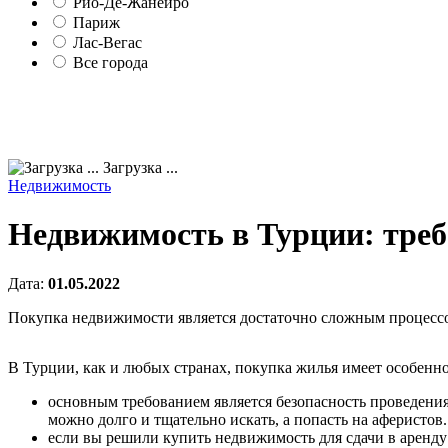
Рио-Де-Жанейро
Париж
Лас-Вегас
Все города
Загрузка ...
Недвижимость
Недвижимость в Турции: треб
Дата:
01.05.2022
Покупка недвижимости является достаточно сложным процессом
В Турции, как и любых странах, покупка жилья имеет особенно
основным требованием является безопасность проведени
можно долго и тщательно искать, а попасть на аферистов
если вы решили купить недвижимость для сдачи в аренду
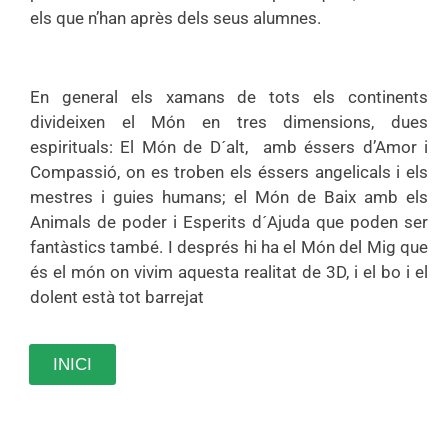
els que n’han après dels seus alumnes.
En general els xamans de tots els continents
divideixen el Món en tres dimensions, dues
espirituals: El Món de D´alt, amb éssers d’Amor i
Compassió, on es troben els éssers angelicals i els
mestres i guies humans; el Món de Baix amb els
Animals de poder i Esperits d´Ajuda que poden ser
fantàstics també. I després hi ha el Món del Mig que
és el món on vivim aquesta realitat de 3D, i el bo i el
dolent està tot barrejat
INICI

Exercise goal = Note how many lines of the material hold the word "Турции", then state that number alone.

Response for this exercise = 2